Burger King Corp. rolled out a “lite” combo meal yesterday, following other restaurant companies that have altered fatty foods for health-conscious consumers.

The Miami fast-food franchiser’s 8,000 restaurants in the United States began selling the Fire-Grilled Chicken Baguette line, starting with the Santa Fe chicken sandwich for the suggested price of $2.89. The combo meal, which includes a salad and Aquafina bottled water, is priced at $4.59.

“These products really reflect the love of food Americans have and how many want healthy choices in this time-starved world,” said Chief Executive Officer Brad Blum in a conference call. Mr. Blum introduced the sandwich and new marketing plan at a Manhattan, N.Y., restaurant.

The new television commercials focus on the sandwich’s 350-calorie content and its 5 grams of fat.
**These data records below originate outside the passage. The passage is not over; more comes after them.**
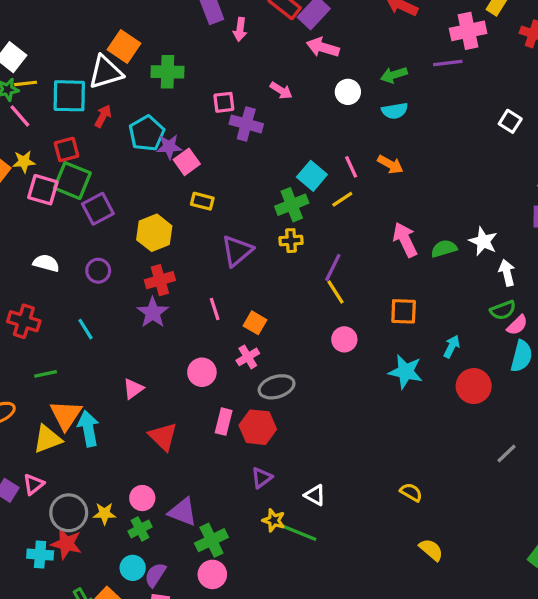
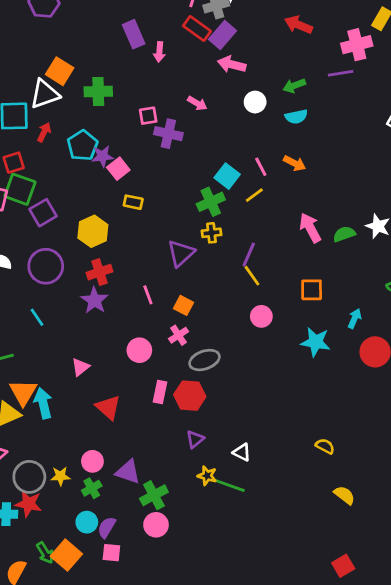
purple triangle: (237, 251) -> (181, 253), moved
purple circle: (98, 271) -> (46, 266), size x1.6

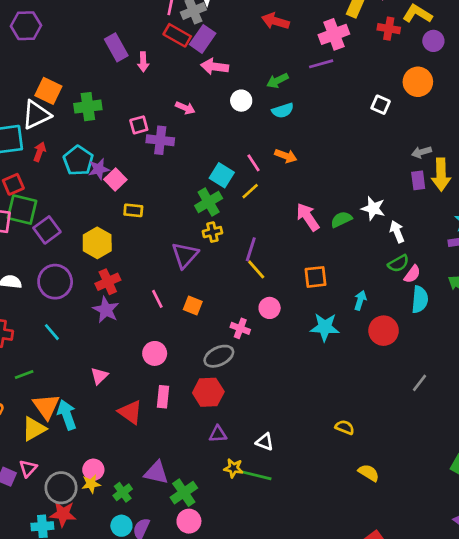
pink cross: (179, 335) -> (240, 328), moved, turned -30
pink rectangle: (160, 392) -> (163, 397), moved
purple triangle: (195, 439) -> (218, 434), turned 42
pink circle: (92, 461) -> (93, 470), moved

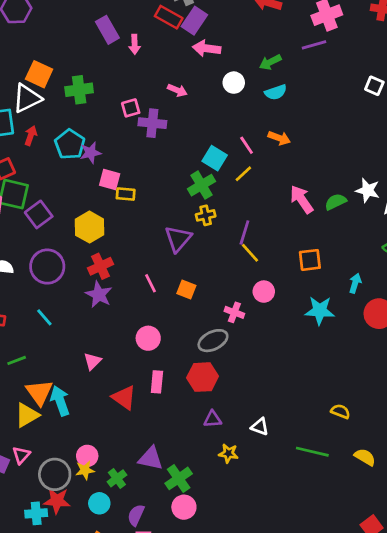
pink square: (115, 179) -> (110, 179), moved, turned -30
green line: (255, 475) -> (312, 452), moved
cyan circle: (121, 526) -> (99, 503), moved

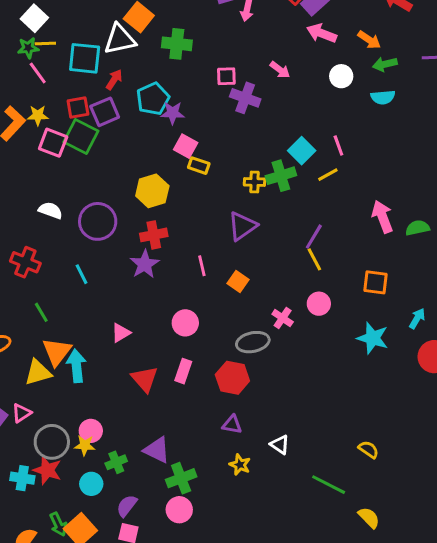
orange arrow: (279, 138) -> (369, 40), moved
purple square: (39, 214) -> (105, 112), moved
yellow cross: (206, 215) -> (255, 182), moved
green line: (17, 360) -> (41, 312), turned 66
yellow semicircle: (365, 457) -> (369, 518), moved

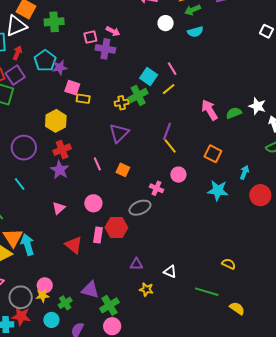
pink arrow: (280, 70) -> (113, 31), moved
orange square: (375, 282) -> (213, 154), turned 30
pink triangle: (121, 333) -> (59, 208), moved
red hexagon: (232, 378) -> (116, 228), moved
The Santa Fe chicken sandwiches “make you think you’ve dieted and gone to heaven,” one promo says.

Burger King will introduce a Savory Mustard and Smoky Barbecue chicken sandwich in the next six weeks, both with the same fat and calorie content as the Santa Fe.

The new line comes after leading burger giant McDonald’s Corp. announced a new Happy Meal for adults on Tuesday. The “Go Active” meal, which includes a salad, exercise booklet and a pedometer meant to encourage walking, is being test-marketed in 150 McDonald’s restaurants in Indiana.
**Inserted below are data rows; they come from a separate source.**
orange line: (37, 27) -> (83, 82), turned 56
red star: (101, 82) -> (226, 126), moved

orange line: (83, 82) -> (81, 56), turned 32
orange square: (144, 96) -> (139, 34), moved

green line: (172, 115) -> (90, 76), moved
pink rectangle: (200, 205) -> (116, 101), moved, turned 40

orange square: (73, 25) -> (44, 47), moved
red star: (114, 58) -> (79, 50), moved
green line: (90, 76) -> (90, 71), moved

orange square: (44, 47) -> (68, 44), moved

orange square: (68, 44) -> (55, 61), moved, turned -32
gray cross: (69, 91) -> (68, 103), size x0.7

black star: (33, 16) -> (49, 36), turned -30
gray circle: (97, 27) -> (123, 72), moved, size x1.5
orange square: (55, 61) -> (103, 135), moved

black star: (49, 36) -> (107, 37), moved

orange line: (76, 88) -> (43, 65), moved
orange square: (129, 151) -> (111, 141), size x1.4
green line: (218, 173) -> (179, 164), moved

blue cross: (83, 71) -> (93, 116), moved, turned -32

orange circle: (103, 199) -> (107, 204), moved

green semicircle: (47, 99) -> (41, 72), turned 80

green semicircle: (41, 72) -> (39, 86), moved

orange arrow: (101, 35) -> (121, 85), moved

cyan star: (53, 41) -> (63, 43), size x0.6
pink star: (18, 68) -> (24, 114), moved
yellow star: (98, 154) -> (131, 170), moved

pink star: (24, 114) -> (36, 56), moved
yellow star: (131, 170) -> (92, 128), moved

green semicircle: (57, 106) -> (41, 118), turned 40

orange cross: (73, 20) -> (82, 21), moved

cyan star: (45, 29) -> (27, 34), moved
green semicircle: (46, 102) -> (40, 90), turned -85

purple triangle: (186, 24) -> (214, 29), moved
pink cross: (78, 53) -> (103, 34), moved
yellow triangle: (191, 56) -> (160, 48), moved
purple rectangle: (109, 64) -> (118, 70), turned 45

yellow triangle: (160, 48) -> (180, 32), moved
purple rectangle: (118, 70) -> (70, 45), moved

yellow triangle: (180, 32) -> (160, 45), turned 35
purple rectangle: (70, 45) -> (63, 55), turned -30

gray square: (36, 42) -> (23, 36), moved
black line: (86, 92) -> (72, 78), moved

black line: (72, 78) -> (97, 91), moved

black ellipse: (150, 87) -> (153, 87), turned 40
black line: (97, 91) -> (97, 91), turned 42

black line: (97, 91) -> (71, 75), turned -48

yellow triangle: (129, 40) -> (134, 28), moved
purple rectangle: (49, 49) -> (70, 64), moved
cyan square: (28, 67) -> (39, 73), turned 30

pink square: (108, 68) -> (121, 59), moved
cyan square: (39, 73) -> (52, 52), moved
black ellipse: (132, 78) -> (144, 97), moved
McDonald’s has made several health moves in the past six months, including its global health advisory council and its salad line, after being sued by several New York residents for contributing to their obesity-related disease.

A federal judge in New York dismissed the latest lawsuit two weeks ago.

But Mr. Blum said Burger King is not adding the healthier line of food out of a fear of lawsuits.

“We’re not focused on that kind of attention but on what our consumers want,” Mr. Blum said.

Instead, Burger King hopes the healthier items will increase customer traffic, which dipped 22 percent in January.

“Mainly, we’re talking about taste, taste, taste and, oh yeah, low fat. But it has to be tasty for people to buy it,” he added.

But food industry analyst Matthew Difrisco doesn’t expect fast-food patrons to give up triple cheeseburgers and french fries slathered in salt.

“It’s like ordering a Big Mac and getting a Diet Coke,” said Mr. Difrisco, senior vice president of Harris Nesbitt Gerard, a New York investment firm. “People want to feel like they’re eating healthy — and that may draw in more customer traffic — but at the end of the day, the greater percentage of sales will be in the traditional foods.”

For example, McDonald’s McGriddles — with 23 grams of total fat — pushed up sales in the most recent quarter. The company will introduce a Philly Cheesesteak sandwich on Monday in several hundred of its Northeastern restaurants.